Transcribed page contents
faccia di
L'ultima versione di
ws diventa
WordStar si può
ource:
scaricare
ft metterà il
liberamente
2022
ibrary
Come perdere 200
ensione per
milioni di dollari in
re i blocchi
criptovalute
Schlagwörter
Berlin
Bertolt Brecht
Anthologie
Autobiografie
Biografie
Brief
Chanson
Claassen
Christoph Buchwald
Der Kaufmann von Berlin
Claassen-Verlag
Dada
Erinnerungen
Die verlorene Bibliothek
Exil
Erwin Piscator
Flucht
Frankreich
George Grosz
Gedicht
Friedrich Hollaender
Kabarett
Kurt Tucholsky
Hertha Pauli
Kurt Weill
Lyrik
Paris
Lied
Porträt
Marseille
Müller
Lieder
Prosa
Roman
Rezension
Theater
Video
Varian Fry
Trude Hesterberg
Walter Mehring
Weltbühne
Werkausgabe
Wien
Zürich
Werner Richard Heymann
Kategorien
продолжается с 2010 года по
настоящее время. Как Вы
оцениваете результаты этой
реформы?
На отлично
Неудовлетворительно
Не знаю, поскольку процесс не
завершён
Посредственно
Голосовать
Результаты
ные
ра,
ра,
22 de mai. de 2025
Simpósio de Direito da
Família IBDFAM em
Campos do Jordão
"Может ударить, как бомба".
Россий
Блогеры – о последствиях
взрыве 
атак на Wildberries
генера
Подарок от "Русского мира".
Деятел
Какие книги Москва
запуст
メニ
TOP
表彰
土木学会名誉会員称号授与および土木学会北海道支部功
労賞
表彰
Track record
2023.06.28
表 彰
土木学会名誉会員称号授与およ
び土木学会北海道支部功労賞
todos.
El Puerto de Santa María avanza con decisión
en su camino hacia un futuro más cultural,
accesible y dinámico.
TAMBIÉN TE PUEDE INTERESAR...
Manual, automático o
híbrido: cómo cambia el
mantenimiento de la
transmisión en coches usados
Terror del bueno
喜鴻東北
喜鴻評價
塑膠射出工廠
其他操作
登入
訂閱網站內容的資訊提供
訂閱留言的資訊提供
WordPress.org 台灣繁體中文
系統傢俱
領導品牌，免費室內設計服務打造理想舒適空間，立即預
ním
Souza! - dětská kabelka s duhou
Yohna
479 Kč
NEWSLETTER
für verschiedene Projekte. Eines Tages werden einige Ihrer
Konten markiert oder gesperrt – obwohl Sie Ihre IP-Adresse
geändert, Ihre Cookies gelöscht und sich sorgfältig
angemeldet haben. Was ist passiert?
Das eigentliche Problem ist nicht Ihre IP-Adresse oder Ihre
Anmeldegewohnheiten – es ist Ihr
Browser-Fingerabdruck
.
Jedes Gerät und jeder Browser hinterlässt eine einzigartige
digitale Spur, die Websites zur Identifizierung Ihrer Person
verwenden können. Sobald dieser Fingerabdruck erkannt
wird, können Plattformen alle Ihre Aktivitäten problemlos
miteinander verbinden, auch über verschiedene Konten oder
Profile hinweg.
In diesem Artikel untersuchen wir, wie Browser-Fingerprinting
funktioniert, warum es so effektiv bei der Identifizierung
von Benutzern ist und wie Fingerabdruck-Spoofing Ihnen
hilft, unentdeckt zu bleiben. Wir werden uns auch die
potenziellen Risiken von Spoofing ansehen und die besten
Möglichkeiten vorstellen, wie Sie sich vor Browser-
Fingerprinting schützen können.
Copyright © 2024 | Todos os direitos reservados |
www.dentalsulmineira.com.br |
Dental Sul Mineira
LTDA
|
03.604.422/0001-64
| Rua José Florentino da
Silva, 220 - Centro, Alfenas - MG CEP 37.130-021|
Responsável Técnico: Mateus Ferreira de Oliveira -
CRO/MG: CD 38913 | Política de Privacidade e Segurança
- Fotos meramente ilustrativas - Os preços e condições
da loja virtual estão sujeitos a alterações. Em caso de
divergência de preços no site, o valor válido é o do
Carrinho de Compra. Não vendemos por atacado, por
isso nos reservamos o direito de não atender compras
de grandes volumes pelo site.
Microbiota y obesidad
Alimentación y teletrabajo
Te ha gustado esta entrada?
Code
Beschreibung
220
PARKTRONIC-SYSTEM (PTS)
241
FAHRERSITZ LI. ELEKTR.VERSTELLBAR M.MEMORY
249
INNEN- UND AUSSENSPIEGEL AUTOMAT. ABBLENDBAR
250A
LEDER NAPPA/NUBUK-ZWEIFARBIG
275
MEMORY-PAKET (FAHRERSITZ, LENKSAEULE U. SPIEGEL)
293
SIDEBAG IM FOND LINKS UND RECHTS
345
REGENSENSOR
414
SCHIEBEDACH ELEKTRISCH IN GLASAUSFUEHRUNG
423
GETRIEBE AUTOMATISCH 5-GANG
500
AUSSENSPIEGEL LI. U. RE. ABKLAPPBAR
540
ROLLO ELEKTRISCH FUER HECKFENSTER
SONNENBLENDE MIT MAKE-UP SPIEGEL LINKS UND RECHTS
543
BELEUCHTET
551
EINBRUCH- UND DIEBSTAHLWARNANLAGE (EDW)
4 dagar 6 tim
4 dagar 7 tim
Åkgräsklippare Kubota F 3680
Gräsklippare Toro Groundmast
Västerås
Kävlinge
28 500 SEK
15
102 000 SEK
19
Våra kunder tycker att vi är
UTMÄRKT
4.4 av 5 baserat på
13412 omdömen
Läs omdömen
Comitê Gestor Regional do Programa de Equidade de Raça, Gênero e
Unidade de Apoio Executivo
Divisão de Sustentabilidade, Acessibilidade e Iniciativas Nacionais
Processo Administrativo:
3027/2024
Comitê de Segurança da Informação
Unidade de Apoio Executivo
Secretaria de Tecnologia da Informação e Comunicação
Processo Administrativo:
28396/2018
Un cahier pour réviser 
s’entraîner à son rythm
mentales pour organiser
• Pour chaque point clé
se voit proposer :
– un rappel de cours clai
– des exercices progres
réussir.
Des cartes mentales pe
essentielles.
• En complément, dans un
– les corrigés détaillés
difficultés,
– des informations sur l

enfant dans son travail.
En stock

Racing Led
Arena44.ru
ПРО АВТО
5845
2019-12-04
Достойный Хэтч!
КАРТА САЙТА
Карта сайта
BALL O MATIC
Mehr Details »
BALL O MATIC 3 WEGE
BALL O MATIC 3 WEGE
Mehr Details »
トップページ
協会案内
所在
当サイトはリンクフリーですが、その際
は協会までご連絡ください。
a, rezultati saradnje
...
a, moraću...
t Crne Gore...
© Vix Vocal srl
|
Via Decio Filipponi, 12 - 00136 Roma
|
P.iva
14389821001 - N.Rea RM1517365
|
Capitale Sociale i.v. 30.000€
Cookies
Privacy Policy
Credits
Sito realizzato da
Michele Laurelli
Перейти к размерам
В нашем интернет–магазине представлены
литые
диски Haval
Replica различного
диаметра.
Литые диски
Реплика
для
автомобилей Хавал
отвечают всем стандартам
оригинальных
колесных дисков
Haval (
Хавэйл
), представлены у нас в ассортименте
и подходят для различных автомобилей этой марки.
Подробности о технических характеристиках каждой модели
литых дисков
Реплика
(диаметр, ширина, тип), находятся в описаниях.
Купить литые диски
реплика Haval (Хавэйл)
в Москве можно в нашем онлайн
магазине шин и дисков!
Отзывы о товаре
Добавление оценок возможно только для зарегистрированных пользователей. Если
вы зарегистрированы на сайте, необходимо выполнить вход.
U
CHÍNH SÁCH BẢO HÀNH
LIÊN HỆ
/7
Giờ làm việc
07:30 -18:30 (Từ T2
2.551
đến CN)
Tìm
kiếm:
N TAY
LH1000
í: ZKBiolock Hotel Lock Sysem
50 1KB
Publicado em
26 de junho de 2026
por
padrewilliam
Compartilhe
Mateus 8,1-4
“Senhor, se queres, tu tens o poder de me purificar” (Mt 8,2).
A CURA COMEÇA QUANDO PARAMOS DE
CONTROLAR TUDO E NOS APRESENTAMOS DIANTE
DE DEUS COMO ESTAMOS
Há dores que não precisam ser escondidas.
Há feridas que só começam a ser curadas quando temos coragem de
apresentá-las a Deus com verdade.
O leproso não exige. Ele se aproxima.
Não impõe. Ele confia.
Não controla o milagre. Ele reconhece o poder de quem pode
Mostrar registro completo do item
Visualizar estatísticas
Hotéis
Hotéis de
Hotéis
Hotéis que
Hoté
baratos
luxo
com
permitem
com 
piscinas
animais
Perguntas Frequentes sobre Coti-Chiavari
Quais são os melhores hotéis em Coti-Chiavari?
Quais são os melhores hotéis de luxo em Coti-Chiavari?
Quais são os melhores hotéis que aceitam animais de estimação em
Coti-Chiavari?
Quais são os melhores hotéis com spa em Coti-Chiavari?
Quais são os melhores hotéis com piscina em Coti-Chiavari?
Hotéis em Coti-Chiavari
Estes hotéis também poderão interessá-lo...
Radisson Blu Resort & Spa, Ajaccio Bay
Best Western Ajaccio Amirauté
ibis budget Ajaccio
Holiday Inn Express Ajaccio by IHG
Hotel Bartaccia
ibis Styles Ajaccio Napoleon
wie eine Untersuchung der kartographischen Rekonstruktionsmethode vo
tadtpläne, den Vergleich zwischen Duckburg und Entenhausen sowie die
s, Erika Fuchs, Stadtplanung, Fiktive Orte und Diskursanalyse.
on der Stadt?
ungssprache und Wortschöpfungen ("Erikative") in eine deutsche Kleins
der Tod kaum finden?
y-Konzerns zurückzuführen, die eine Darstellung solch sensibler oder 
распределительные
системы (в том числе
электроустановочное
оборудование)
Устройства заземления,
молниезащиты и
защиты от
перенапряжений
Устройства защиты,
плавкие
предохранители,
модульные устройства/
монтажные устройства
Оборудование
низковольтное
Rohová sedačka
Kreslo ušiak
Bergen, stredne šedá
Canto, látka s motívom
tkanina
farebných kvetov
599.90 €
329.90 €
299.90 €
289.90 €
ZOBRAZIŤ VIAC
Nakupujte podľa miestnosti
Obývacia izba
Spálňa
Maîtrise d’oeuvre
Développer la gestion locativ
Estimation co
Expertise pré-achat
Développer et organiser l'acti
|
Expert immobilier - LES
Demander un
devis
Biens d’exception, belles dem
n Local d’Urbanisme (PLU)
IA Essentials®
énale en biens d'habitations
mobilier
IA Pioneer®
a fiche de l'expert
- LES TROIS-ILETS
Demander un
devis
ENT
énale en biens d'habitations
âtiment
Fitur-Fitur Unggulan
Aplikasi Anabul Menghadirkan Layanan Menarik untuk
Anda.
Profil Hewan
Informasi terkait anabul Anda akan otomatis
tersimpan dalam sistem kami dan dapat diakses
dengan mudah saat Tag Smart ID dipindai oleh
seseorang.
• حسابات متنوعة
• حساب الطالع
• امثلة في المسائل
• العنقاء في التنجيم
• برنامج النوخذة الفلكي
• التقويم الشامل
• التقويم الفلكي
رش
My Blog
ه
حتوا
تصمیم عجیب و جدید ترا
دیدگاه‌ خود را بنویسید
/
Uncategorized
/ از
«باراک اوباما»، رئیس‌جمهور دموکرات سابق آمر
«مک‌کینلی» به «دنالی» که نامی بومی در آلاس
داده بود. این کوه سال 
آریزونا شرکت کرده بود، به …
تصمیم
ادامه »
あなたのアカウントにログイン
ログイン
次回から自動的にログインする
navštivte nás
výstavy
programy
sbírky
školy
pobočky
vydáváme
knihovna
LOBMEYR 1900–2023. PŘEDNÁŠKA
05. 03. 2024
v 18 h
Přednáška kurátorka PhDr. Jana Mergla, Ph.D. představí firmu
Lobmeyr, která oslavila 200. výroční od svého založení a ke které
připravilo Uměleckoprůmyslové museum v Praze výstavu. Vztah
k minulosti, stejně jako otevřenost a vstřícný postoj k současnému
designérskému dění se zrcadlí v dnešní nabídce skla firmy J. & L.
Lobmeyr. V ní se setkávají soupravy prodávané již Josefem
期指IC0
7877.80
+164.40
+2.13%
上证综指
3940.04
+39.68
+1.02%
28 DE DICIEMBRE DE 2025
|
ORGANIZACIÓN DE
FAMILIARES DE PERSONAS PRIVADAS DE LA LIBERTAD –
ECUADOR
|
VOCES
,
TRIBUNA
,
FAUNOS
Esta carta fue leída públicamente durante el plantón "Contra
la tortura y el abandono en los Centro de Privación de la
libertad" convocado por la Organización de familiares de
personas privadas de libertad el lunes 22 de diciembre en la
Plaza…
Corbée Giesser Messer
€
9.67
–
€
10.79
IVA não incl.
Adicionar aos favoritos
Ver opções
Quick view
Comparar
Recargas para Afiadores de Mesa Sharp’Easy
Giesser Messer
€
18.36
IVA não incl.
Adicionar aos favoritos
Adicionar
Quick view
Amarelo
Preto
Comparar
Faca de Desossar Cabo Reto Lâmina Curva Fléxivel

» WHAT YOU ARE ASKED TO DO: Note every line of the entries in which "представлены" appears, and copy it down.

» RESPONSE TO THE EXERCISE:
В нашем интернет–магазине представлены
), представлены у нас в ассортименте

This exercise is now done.